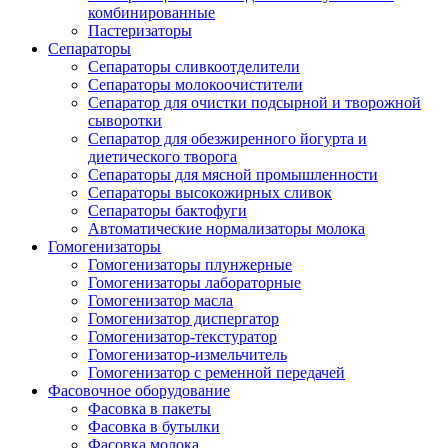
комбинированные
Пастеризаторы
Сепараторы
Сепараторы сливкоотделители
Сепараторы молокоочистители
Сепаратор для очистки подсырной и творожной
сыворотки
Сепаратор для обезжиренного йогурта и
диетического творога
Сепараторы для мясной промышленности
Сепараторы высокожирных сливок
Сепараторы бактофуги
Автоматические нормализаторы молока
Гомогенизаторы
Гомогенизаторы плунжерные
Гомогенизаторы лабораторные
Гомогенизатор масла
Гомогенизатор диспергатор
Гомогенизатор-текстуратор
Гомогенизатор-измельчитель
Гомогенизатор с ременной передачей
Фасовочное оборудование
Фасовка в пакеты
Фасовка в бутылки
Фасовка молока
* * *
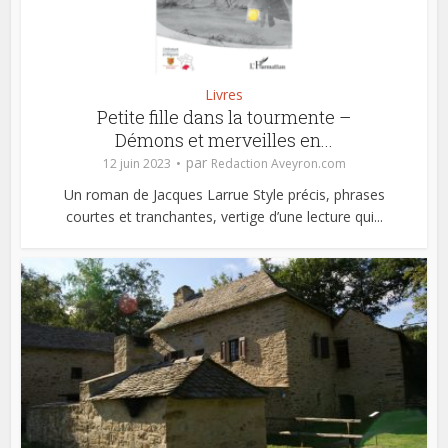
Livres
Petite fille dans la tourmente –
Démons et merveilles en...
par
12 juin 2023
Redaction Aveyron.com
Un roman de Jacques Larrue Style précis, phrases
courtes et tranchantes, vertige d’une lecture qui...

§ Task prompt
Within the data above, determine the number of lines that contain the word "Фасовка"; write only that number.

§ Answer box
3